Deborah Secco despiu-se de toda a vaidade ao interpretar Judite, personagem de Boa Sorte. Sem se preocupar com o que sua aparência quase cadavérica poderia representar para a imagem de sex symbol, ela entregou-se ao papel de uma soropositiva. Um belo trabalho de interpretação que pode ser visto no longa-metragem que estreia hoje nos cinemas. Dirigido por Carolina Jabor, o filme conta a história de João (João Pedro Zappa), um garoto que é internado pelos pais em uma clínica.
Lá, ele conhece vários tipos diferentes, entre eles Judite, uma mulher com Aids que não pode receber o coquetel para o tratamento devido a um problema renal causado pelos excessos de bebida e outras drogas. É ela que faz com que o jovem consiga encontrar forças para suportar o cárcere do tratamento. O encontro dos dois dá início a um sentimento que fica cada vez maior.

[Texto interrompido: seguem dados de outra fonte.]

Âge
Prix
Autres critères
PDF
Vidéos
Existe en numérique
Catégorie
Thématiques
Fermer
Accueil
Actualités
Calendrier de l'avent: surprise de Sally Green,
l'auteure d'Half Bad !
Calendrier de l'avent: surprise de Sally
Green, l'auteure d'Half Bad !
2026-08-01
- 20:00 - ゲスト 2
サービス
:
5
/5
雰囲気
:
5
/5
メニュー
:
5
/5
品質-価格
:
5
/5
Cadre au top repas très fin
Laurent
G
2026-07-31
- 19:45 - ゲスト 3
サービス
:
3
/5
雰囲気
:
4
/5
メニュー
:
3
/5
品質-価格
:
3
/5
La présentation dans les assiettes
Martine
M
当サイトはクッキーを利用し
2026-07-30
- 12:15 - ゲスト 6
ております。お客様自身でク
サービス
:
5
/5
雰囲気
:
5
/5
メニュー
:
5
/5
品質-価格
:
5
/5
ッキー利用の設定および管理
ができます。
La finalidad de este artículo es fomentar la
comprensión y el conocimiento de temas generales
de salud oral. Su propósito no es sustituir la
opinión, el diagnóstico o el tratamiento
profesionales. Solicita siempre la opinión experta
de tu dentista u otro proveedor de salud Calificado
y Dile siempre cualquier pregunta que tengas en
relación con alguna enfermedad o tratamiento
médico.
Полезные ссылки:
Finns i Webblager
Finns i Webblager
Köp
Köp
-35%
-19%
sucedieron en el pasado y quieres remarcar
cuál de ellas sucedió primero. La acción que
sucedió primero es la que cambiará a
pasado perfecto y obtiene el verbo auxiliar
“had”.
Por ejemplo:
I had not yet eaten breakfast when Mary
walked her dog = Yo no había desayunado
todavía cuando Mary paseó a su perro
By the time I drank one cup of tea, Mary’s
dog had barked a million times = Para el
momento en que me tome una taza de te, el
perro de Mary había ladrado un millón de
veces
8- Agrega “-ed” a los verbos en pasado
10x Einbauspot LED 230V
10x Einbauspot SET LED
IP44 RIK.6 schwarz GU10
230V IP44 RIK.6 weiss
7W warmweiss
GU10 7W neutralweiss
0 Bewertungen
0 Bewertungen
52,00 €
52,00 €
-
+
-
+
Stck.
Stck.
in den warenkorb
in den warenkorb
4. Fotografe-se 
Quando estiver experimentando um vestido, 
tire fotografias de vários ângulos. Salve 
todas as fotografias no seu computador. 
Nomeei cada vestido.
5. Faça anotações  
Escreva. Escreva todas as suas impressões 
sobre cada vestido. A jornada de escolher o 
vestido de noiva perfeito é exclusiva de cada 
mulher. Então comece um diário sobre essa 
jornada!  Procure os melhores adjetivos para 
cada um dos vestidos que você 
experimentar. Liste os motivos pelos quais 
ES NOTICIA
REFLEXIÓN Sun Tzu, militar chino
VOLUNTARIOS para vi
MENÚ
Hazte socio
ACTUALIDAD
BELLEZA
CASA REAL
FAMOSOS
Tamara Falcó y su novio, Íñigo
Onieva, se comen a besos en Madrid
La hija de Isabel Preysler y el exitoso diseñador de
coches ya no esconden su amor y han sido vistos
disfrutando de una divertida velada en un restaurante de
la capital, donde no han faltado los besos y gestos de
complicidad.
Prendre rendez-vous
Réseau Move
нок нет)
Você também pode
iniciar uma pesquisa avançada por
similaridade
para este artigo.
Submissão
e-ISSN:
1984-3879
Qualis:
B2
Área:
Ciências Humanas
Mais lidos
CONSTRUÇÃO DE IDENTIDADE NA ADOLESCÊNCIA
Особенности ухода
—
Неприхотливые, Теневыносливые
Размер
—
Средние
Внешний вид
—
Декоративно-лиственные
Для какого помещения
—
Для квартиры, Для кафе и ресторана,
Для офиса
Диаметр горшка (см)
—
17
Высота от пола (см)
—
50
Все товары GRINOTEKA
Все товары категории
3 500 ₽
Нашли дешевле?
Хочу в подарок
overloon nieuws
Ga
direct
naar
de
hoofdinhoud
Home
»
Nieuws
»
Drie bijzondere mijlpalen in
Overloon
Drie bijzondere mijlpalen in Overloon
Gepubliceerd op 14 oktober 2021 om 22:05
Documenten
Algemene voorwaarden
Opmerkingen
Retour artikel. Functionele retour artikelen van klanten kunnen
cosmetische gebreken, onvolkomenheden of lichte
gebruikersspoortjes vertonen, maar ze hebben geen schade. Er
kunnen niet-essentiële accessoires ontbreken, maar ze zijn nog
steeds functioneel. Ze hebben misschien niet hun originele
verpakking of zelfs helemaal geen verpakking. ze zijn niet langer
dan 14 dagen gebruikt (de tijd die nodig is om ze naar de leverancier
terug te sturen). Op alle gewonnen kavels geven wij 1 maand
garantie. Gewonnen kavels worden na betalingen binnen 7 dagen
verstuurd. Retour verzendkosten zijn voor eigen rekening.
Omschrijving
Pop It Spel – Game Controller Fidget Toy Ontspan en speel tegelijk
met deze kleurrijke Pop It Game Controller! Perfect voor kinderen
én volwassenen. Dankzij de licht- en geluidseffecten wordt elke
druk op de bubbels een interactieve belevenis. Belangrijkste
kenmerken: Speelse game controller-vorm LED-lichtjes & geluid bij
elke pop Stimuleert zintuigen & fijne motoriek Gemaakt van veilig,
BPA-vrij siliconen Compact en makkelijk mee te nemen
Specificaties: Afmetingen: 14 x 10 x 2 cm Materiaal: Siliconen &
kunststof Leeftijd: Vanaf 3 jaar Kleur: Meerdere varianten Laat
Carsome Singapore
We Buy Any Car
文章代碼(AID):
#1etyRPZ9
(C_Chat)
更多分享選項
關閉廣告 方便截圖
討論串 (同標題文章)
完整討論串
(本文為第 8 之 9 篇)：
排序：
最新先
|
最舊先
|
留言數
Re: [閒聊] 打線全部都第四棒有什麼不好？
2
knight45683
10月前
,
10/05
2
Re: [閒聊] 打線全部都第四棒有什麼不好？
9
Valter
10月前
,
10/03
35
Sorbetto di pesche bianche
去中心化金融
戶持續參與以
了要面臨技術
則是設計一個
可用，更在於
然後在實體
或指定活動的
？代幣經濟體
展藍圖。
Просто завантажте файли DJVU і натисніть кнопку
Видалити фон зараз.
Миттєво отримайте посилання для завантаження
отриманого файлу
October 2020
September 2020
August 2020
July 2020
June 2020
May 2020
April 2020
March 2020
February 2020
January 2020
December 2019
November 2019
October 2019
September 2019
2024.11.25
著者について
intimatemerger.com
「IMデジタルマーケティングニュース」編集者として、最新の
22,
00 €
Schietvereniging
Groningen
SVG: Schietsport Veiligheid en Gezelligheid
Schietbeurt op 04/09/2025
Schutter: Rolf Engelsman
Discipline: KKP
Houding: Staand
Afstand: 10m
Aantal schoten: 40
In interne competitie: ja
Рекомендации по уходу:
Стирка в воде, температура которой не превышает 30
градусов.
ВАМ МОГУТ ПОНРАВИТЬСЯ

Um improvável amor entre um adolescente de 17 anos deslocado por uma mulher de 30, visivelmente doente.
Inspirado no conto Frontal Com Fanta, de Jorge Furtado, o roteiro poderia ser mais sombrio e dramático, mas segue um caminho diferente. Esqueça o manicômio sufocante retratado em Bicho de Sete Cabeças, de Laís Bodanzky. A clínica do filme, assim como boa parte dos temas sérios que aparecem na trama, são lidados com leveza. E até mesmo uma certa ingenuidade. O que poderia ser mais um caso de romance fadado ao fracasso ganha contornos sutis e descompromissados, que vão do humor até chegar ao inevitável drama.